Wechseln zwischen Therapie und Diagnostik 
Bei kombinierten Schmerzursachen, z.B. Facettensyndrom und Adhäsionen können Sie eine Adhäsiolyse und nach einigen Tagen bei liegender Sonde eine
PRF durchführen und zusätzlich die Empfindlichkeit auf Opiate testen, um eine doch notwendige Pumpenimplantation zu begründen. Sie müssen den Katheter nicht nach der durchgeführten Diagnostik oder Therapie entfernen. Sie können nach jedem Schritt die Wirkung abwarten, ev. einiges wiederholen oder einen anderen Weg einschlagen. Dies alles erfolgt mit einem Katheter und einem Zugang. 
 
 
 
Beachten sie bei längerer Liegedauer des PASHA-cath folgende Sicherheitsaspekte: 
  • dass die Sonde für eine Maximale Liegedauer von 30 Tagen zugelassen ist
  • dass Sie immer die Medikamente durch ein Bakterienfilter injizieren. 

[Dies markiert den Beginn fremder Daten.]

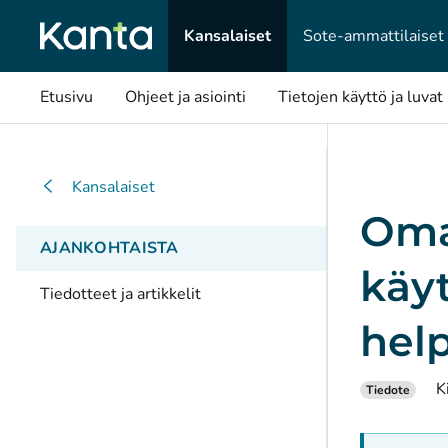
Kansalaiset
Sote-ammattilaiset
Etusivu
Ohjeet ja asiointi
Tietojen käyttö ja luvat
Kansalaiset
Oma
AJANKOHTAISTA
käy
Tiedotteet ja artikkelit
help
K
Tiedote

  • Bei der ersten Sitzung kann die Sonde vor und zurück geschoben werden. Später darf der PASHA-cath immer nur sukzessiv herausgezogen werden.  

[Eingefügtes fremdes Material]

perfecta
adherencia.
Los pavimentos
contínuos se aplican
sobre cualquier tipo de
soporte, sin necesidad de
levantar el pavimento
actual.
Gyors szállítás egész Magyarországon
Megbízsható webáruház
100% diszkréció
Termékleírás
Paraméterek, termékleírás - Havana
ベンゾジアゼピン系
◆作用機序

  • Der länger verweilende PASHA-cath darf - um schwere Infektionen zu vermeiden - niemals vorgeschoben werden. Daher sollte er bei zu erwartender längerer Anwendung eher über das Ziel geschoben werden damit man seine ganze Bandbreite an Möglichkeiten ausschöpfen kann. 
  • Nach und vor jeder Inbetriebnahme müssen Katheter und der OP-Bereich gründlichst desinfiziert- und peinlich steril verbunden werden.
 
 
Entfernung des Systems:
Sie brauchen den PASHA-cath nach Beendigung Ihrer Behandlung - spätestens jedoch nach 30 Tagen - nur herauszuziehen und die Punktionsstelle mit antiseptischer Salbe und einem sterilen Verband abzudecken.
 
 
 
KOMPLIKATIONEN 
Bei genauer Beachtung der Gebrauchshinweise entsprechen die Komplikationen nur jenen der schon bekannten Katheter und Elektroden. 
 
 
Es können folgende Komplikationen auftreten:
  • Infektionen: daher bitte höchste Asepsis beachten und Infektionsquellen des Patienten ausschließen. Eine perioperative Antibiotika-Prophylaxe in üblicher Weise sollte durchgeführt werden. 
  • Blutungen und Hämatome: Durch vorsichtige Vorgehensweise, Bestimmung des Gerinnungsstatus minimieren. 
  • Temperaturschädigung der Strukturen: Darauf achten, dass Ihr Gerät auf den Modus PULS FREQUENZ STIMULATION eingestellt ist. Auf KEINEN Fall Temperatur Modus. Die Temperaturlimitierung beachten. Bei der PRF werden ca.42°C erreicht. Bitte immer die Gebrauchsanweisung der Gerätehersteller befolgen. 
  • Allergische Reaktionen durch die injizierten Medikamente. Beachten Sie bitte unbedingt die Anwendungsbestimmungen der jeweils benutzten Medikamente. 
  • Mechanische Verletzung von Strukturen: Diese können durch sorgfältige Vorbereitung und Durchführung minimiert werden. Die meisten Zugänge sind standardisiert. 
  • Abscheren der Sonde. Dies geschieht, wenn Sie die Metallkanüle während der Platzierung belassen und die Sonde gegen Wiederstand zurückziehen. Daher immer nur den Kunststoff Introducer benutzen.